The hon. Member for Stirling (Alyn Smith) said that the SNP is “pro-trade.” He may not know, but the SNP of course abstained on the original EU-Canada deal. But he is almost unique. There are only two Members in this House who have actually voted against the original EU-Canada deal, and he is one of them, from his time as an MEP. So with all of his praise for that original deal, he is one of only two Members in this Parliament who has actually voted against it. He has fallen into the trap that the SNP fell into last week of praising EU agreements that they actually voted against in the first place.

The hon. Member for Leeds North West (Alex Sobel) spoke about the importance of COP 26 and climate, and slightly ridiculed the idea of our joining the CPTPP. He claimed that Britain owned the Pitcairn Islands. Well, it is not the Pitcairn Islands but the 11 members of the CPTPP that have welcomed the UK’s interest in applying to join—countries such as Japan, Australia, Canada, New Zealand and so on.
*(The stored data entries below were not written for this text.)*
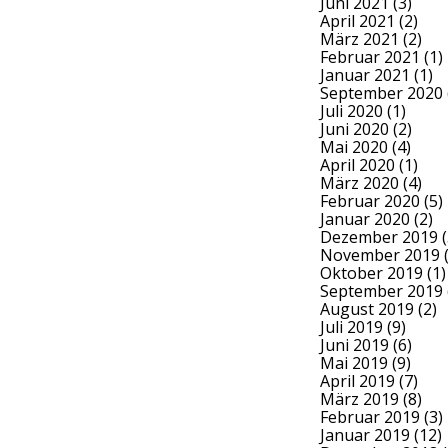
Juni 2021
(3)
April 2021
(2)
März 2021
(2)
Februar 2021
(1)
Januar 2021
(1)
September 2020
Juli 2020
(1)
Juni 2020
(2)
Mai 2020
(4)
April 2020
(1)
März 2020
(4)
Februar 2020
(5)
Januar 2020
(2)
Dezember 2019
(
November 2019
(
Oktober 2019
(1)
September 2019
August 2019
(2)
Juli 2019
(9)
Juni 2019
(6)
Mai 2019
(9)
April 2019
(7)
März 2019
(8)
Februar 2019
(3)
Januar 2019
(12)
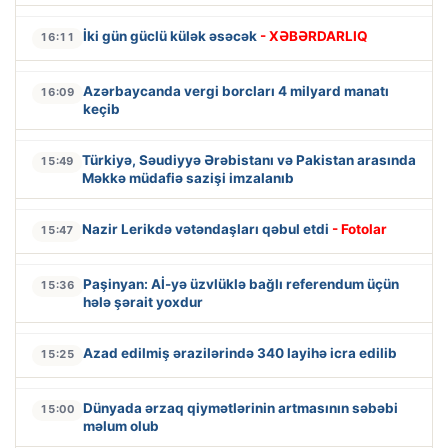
İki gün güclü külək əsəcək
- XƏBƏRDARLIQ
16:11
Azərbaycanda vergi borcları 4 milyard manatı
16:09
keçib
Türkiyə, Səudiyyə Ərəbistanı və Pakistan arasında
15:49
Məkkə müdafiə sazişi imzalanıb
Nazir Lerikdə vətəndaşları qəbul etdi
- Fotolar
15:47
Paşinyan: Aİ-yə üzvlüklə bağlı referendum üçün
15:36
hələ şərait yoxdur
Azad edilmiş ərazilərində 340 layihə icra edilib
15:25
Dünyada ərzaq qiymətlərinin artmasının səbəbi
15:00
məlum olub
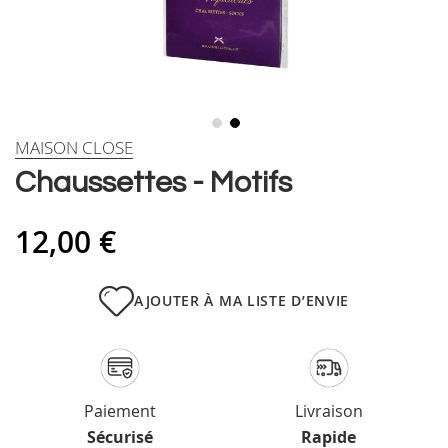
Skip
MAISON CLOSE
to
Chaussettes - Motifs
the
beginning
of
12,00 €
the
images
gallery
AJOUTER À MA LISTE D’ENVIE
Paiement
Livraison
Sécurisé
Rapide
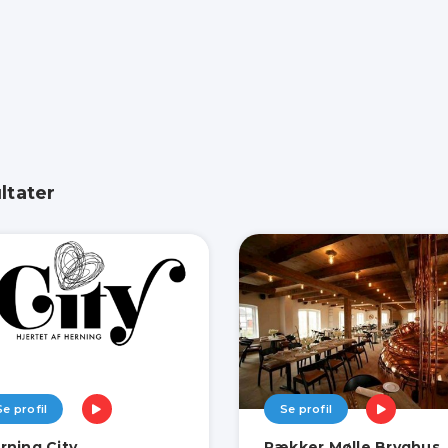
ltater
Se profil
Se profil
rning City
Rækker Mølle Bryghus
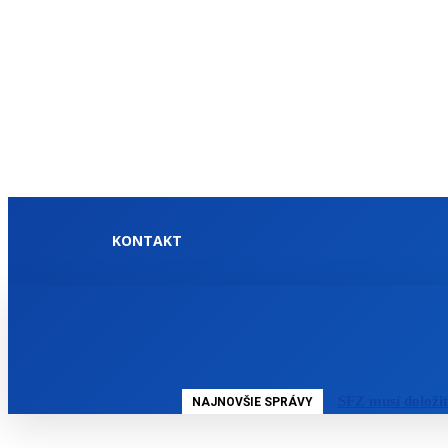
KONTAKT
DOMOV
SLOVENSKO
SFZ musí doloži
NAJNOVŠIE SPRÁVY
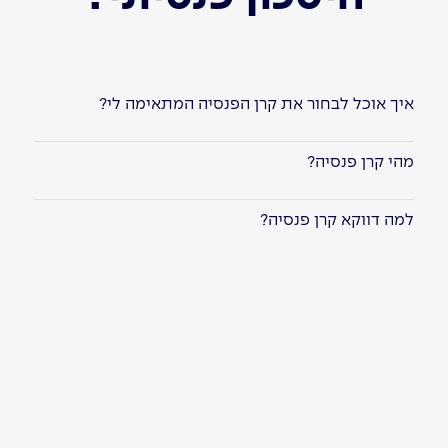
איך אוכל לבחור את קרן הפנסיה המתאימה לי?
מהי קרן פנסיה?
למה דווקא קרן פנסיה?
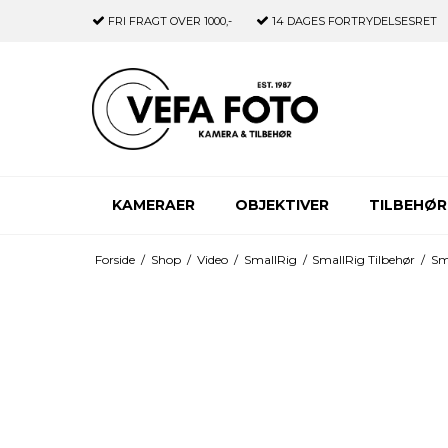
FRI FRAGT
OVER 1000,-
14 DAGES
FORTRYDELSESRET
KAMERAER
OBJEKTIVER
TILBEHØR
Forside
/
Shop
/
Video
/
SmallRig
/
SmallRig Tilbehør
/
Sm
The right hon. Member for Warley raised an important point about the unity of liberal democracy, which I have mentioned.

I assure the hon. Member for Coventry North West (Taiwo Owatemi) that no harm will be done to the NHS or NHS data by this agreement, but it does help tech firms and data firms setting up operations in Japan that they do not have to follow local data localisation rules. That is incredibly important for our tech sector.

The hon. Member for Brighton, Kemptown (Lloyd Russell-Moyle) spoke about parliamentary scrutiny. He said that Which? had not been involved. I was the guest speaker at Which?’s national trade conversation just last week. He does serve on the Select Committee, but he is not always fully up-to-date with his information.
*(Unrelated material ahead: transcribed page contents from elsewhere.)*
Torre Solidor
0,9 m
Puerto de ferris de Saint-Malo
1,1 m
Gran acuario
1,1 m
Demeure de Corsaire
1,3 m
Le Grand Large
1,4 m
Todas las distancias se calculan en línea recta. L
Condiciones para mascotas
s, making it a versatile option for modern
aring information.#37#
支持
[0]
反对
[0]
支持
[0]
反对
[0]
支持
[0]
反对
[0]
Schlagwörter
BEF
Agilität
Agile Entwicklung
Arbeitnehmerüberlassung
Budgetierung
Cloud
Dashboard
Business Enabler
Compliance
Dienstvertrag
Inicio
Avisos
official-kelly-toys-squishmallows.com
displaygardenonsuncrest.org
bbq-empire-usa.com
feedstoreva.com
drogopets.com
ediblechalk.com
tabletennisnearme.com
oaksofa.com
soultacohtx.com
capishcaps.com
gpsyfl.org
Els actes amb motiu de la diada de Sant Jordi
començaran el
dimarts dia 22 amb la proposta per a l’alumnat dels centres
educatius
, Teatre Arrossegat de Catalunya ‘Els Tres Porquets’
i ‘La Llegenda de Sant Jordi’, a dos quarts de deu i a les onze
I have already answered the point that the right hon. Member for Orkney and Shetland raised about data transfer.

The hon. Member for Harrow West (Gareth Thomas) summed up for the official Opposition. He is like the SNP: he never actually supported any of these trade deals in the first place. He did not support EU-Japan. He voted against EU-Canada. He voted against EU- Singapore. So for him to come along today and say that the new UK rolled-over version is somehow inferior to the trade deal that he might have supported in the past—well, a quick check of Hansard revealed that he never supported any of those deals; in fact he actively opposed most of them.

It has often been said that an independent UK would not be able to strike major trade deals, or that at the very least such deals would be bad and take years to conclude. But even in the midst of this terrible pandemic we have proven the naysayers wrong, as my hon. Friend the Member for Cleethorpes also nobly said. We have secured provisions as good as the EU’s on all our objectives and gone beyond them in some key areas, securing vital priorities for the UK.

This deal benefits all parts of our country while protecting our red lines on areas such as the NHS and food standards. It is a sign and a signal that we are back as an independent trading nation, as a major force of global trade, and as a country that stands up for free enterprise and liberal values across the world. Using our newfound independence as an optimistic, outward-looking trading nation, once again we are embracing the golden opportunities ahead for global trade, visibly shown in this UK-Japan comprehensive economic partnership agreement.

Question put and agreed to.

Resolved,

That this House has considered the UK-Japan Comprehensive Economic Partnership Agreement.